Questo assetto permetterà la ripresa dell’attività chirurgica polispecialistica di pazienti non affetti da Covid. La data ufficiale di partenza è venerdì 29 maggio.

Nei prossimi giorni di questa settimana saranno attuati interventi per pazienti con patologia urgente (fratture di femore, già ricoverati e in attesa di tampone) e programmata in classe A e B partendo da patologie urologiche per poi coinvolgere, dalla prossima settimana, la chirurgia generale, l’ortopedia e la ginecologia.

Le nuove trasformazioni

Ieri i pazienti Covid positivi presenti nel reparto di Medicina erano 6 collocati in un unico settore, quello definito “rosa”. Nei vari settori della Medicina sono ospitati: nel settore rosa pazienti Covid positivi, nel settore giallo i pazienti Covid free, nei settori verde e blu i pazienti “sospetti”. Quindi, allo stato attuale, i posti letto dedicati ai pazienti Covid positivi in Medicina sono 15, precisa l’azienda.

Oggi, il reparto di lungodegenza post-acuzie, ha 10 pazienti Covid positivi, mentre tutti gli altri pazienti sono Covid free.

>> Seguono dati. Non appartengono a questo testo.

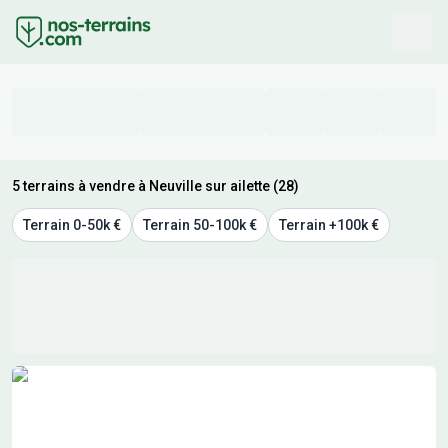
5 terrains à vendre à Neuville sur ailette (28)
Terrain 0-50k €
Terrain 50-100k €
Terrain +100k €
Résultats de recherche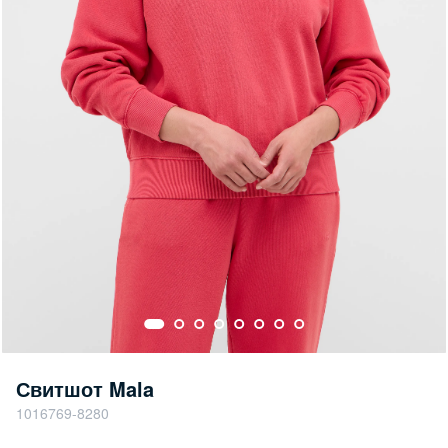
Свитшот Mala
1016769-8280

Si sta procedendo alla differente qualificazione dei settori della lungodegenza post-acuzie per ospitare in un solo settore i pazienti Covid positivi e in due settori i pazienti Covid free.

Da oggi il Centro di Fisiopatologia della riproduzioneumana e Procreazione medicalmente assistita riprende la sua funzionalità, già iniziata nei giorni scorsi per alcune attività ambulatoriali preliminari. «Si tratta dell’unico Centro pubblico dell’Emilia-Romagna che è in grado di riaccogliere le coppie per tutte le prestazioni», aggiunge l’Asl.

A partire dal 3 giugno tornerà alla sua originaria funzione la Cardiologia ospedaliera e rientrerà nella sua sede precedente. Sarà presente, però, una nuova funzione di semintensiva cardiologica con posti letto monitorati e con possibilità di supporto ventilatorio su 4 posto letto.

Sempre a partire dal 3 giugno potrà tornare alla sua funzione originaria il Servizio psichiatrico ospedalierointensivo, in quanto entro la settimana in corso, l’ultimo paziente ricoverato, già negativizzato, potrà essere dimesso e, al momento, non sono presenti nuove richieste di ricovero. A partire dall’8 giugno, sarà attiva la Medicina d’urgenza con funzione di supporto ventilatorio non invasivo, nell’ala dell’ospedale posta sopra il Pronto Soccorso, in conformità con il progetto di riqualificazione dell’intero servizio d’urgenza. Sono programmati lavori strutturali e la formazione del personale.